UNL – still 50% invested with an average of $7.4

BOIL covered puts

Covered puts P/L as of market close 9/2/20

I’m starting to feel the pain now with BOIL. I really need to hold out for BOIL to roll into NGF21.

Seasonality of NGX/F

There is a lot of contango from November to January contract. More than normal. So even if the market moves a little higher, BOIL is going to lose a lot of bull ground when it rolls to January contral. That is, as long as November doesn’t skyrocket in the next few weeks. This could happen in a similar way as last year. I’m really only a bit nervous about 50 strike put in BOIL. Lets look at it this way. Storage will still be high when the next roll happens for BOIL, this should keep pricing a little more suppressed. It is the reason Oct is still down at $2.52/MMbtu. There’s still plenty of gas, so why should October contract get any help. That being said, there are still two months before November expires and LNG exports are about to ramp up.

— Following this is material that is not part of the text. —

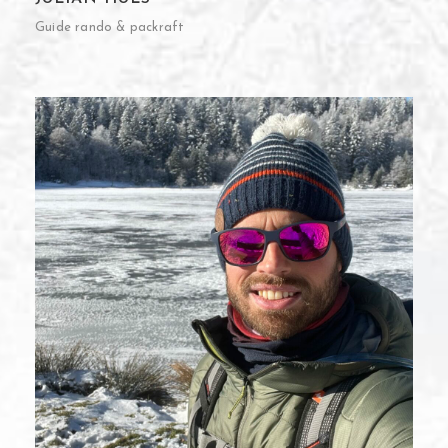
Guide rando & packraft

One might argue that this is already priced in. I say it isn’t fully priced in. I think this market has been so complacent, and trend following, it goes higher when LNG gets closer to exporting record numbers again. So what options do I have with my 50 strike put? I think I’ll try to roll the strike up to the max of a 70 strike for 3/19/21 expiration and my max profit will still be $600. I will sacrifice $400 in max profit, but add $20/share ( or $2000) to my protection. I like this trade off. Now it is a matter of what kind of premium I can trade out for. I may not get close to the $600 potential for max gain, but I’ll be ok with that. I’m more interested in the protection at this point, and i can always roll back down if/when I feel the need. I’ll be looking to roll my 50 strike put to 70 this morning. Also this has shown 12/18/20 expiration and it has been 3/19/21 this whole time. My other to puts are 12/18/20.